First Street Foundation (FSF) is a non-profit dedicated to assessing flood hazard risk on an individual property basis, taking into consideration climate change, rainfall-related flooding and updated modeling based upon scores of documented, recent storm events and the effects of same in various areas across the country. Located, appropriately enough, at 247 Water Street, in Brooklyn, New York, FSF is comprised of over 80 scientists, modelers and researchers that plug the aforementioned data into sophisticated modeling systems, and reportedly develop more accurate, and up-to-date flood-related information.
Due to this effort, FSF has opined/concluded:
Approximately 142 million individual properties exist in the contiguous United States and are contained in the FSF modeling database;
Of those parcels, FEMA believes approximately 8.7 million are subject to base flooding; however FSF believes the overall number is closer to 14.6 million (over 10% of all the real estate in the country) - due to updated modeling and taking documented climate change patterns into consideration;
Meaning that 6 million more individual parcels across the United States are subject to substantial flooding risk according to FSF - these are sites not captured in the current set of FIRM maps; and
In the next 30 years (by 2050), an additional 2 million parcels will become subject to substantial flooding.
This disparity between FSF and FIRM flood mapping has manifested itself in recent insurance and federal flood claims; namely, a full 40% of recent claims for flood-related relief encompass parcels that are not captured on existing FIRM maps. Let that fact sink in the next time you believe you are in the clear simply because a FIRM map didn't highlight your parcel as at-risk.
Although you would think a majority of these flood claims come from coastal areas (such as Louisiana and Florida) — which they do — they also derive from less obvious locales, such as Texas, Illinois, Oregon and Pennsylvania, among other states.
All this FSF flood data can be easily accessed at www.floodfactor.com; you simply enter an address, city and zip code, and the resultant data provides:
Information on the current flood risk factor for the selected parcel (rated on a 1-10 scale);
The expected change in flood risk over the next 30 years;
Areas prone to flooding in the immediate vicinity of the property in question — mapped on low-flight color aerials; and
The overall flooding conditions in the county in which the parcel is located.
The information is quick to load, easy to understand and, importantly, the cost is...free.

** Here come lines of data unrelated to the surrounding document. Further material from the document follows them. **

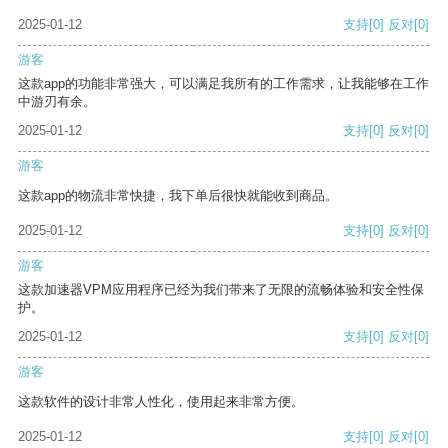
2025-01-12
支持
[0]
反对
[0]
游客
这款app的功能非常强大，可以满足我所有的工作需求，让我能够在工作
中游刃有余。
2025-01-12
支持
[0]
反对
[0]
游客
这款app的物流非常快捷，我下单后很快就能收到商品。
2025-01-12
支持
[0]
反对
[0]
游客
这款加速器VPM应用程序已经为我们带来了无限的流畅体验和安全性保
护。
2025-01-12
支持
[0]
反对
[0]
游客
这款软件的设计非常人性化，使用起来非常方便。
2025-01-12
支持
[0]
反对
[0]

FSF has also just published a 2020 National Flood Risk Assessment report, compiled by state, detailing regional trends and flooding patterns. It is another valuable resource, also free to access on their website.
Our recommendation?
Certainly don't abandon FIRM maps, use them, but understand and factor their inherent limitations. Then augment them with the FSF model platform and use their up-to-date mapping to secure a quick, first-blush look at whether a parcel deserves a more detailed flood-related assessment. Both resources are fast, easy...and for now...free.
The bottom line.
Many more sites will need to weigh a flood risk component when determining and quantifying overall environmental impacts, even sites that, at first blush, might not be so obvious to contain such a water-related risk.